The most frequent findings are airspace opacities, whether described as consolidation or, less commonly, GGO. The distribution is most often bilateral, peripheral, and lower zone predominant.
One of the most unique and somewhat specific features of COVID-19 pneumonia is the high frequency of peripheral lung involvement, often mirroring other inflammatory processes such as organizing pneumonia. It was reported that 33% of COVID-19 chest CTs had peripheral lung distribution and an even greater incidence of up to 86% on chest CT
A. Peripheral Lower zone Consolidations(U/L,B/L)
CXR is a less sensitive modality in the detection of COVID-19 lung disease compared to CT, with a reported baseline CXR sensitivity of 69%. The most common reported CXR and CT findings of COVID-19 include lung consolidation and ground glass opacities. Ground glass densities observed on CT may often have a correlate that is extremely difficult to detect on CXR (Figs. 1, 2).
Often, reticular opacities accompanying regions of ground glass attenuation are more easily appreciable on standard CXR
B. Peripheral Middle-lower zone consolidations (U/L,B/L)

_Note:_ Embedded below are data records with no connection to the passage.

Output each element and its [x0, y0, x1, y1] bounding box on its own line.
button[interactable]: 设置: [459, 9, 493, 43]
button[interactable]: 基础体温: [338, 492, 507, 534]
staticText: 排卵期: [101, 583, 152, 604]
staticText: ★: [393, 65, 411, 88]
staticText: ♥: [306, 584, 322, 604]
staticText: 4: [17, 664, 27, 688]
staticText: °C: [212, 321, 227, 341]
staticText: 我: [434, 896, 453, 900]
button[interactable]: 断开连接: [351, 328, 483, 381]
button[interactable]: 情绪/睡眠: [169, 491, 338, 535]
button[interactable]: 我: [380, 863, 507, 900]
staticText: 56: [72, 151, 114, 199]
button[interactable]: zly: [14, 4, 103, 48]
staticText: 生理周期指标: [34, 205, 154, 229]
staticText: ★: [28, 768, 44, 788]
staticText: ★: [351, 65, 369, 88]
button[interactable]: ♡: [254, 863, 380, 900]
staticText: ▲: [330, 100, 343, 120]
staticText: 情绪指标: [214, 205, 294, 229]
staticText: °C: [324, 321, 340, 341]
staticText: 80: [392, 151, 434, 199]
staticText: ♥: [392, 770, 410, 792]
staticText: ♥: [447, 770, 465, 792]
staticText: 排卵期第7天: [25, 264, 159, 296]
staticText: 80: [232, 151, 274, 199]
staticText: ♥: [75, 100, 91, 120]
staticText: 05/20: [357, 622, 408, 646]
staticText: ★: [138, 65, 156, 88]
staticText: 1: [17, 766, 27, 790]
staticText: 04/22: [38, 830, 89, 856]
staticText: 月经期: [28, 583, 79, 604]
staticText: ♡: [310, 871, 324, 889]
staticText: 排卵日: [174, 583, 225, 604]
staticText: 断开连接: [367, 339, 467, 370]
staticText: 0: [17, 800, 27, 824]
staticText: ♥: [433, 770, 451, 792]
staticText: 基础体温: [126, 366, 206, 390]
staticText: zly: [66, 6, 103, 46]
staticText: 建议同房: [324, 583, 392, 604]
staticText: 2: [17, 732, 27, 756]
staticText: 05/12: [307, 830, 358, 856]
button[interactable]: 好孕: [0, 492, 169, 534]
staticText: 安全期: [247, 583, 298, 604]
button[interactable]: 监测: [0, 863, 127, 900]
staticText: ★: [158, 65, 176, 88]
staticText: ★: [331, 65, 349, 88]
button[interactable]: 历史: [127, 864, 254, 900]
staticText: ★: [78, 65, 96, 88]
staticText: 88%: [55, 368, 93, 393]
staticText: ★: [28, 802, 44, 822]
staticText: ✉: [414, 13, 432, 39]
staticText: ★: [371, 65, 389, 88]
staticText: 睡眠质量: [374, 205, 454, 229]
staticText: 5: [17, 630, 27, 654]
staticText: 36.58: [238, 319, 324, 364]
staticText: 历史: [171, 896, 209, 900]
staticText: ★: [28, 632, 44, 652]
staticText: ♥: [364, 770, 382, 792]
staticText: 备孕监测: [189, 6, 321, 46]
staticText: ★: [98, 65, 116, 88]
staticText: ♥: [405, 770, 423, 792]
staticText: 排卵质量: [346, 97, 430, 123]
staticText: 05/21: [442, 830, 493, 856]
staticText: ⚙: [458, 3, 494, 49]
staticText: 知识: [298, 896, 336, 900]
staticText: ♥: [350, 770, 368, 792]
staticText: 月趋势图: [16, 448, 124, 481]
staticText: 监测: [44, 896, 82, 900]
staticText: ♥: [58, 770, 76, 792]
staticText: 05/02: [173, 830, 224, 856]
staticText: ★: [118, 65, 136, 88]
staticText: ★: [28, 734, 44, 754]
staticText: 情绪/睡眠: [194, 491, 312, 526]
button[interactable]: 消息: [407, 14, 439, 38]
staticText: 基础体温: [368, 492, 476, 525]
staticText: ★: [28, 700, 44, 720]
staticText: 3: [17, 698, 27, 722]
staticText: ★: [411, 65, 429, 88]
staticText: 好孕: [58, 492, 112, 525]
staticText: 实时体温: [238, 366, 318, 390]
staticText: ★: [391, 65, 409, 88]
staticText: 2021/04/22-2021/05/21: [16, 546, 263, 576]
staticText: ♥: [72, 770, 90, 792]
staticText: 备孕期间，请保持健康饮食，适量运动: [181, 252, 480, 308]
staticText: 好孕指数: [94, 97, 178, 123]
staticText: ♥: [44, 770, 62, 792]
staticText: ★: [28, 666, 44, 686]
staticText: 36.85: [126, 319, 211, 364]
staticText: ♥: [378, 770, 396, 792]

As opposed to community acquired bacterial pneumonia which tends to be unilateral and involving a single lobe, COVID-19 and other viral pneumonias typically produce lung opacities in more than one lobe. Identifying multifocal air-space disease on CXR can be a significant clue to COVID-19 pneumonia.(FIG.3,4) Early COVID-19 investigators have noted that the air-space disease tends to have a lower lung distribution and is most frequently bilateral.(ref.1)
C. Diffuse Air Space Disease
Diffuse lung opacities in patients with COVID-19 have a similar CXR pattern (Fig. 7) as other widespread infectious or inflammatory processes including acute respiratory distress syndrome (ARDS).
When lung disease involves the majority of the pulmonary parenchyma, patients are typically hypoxic and require intubation with mechanical intubation (Fig. 8).
D. Atypical/Uncommon CXR findings
Pleural effusions have been reported as exceedingly rare on CXR and CT in COVID-19 infected patients, and when present are most often identified late in the disease course.
Lung cavitation and pneumothorax are also rare findings in COVID- 19 patients but can occur (Fig. 11).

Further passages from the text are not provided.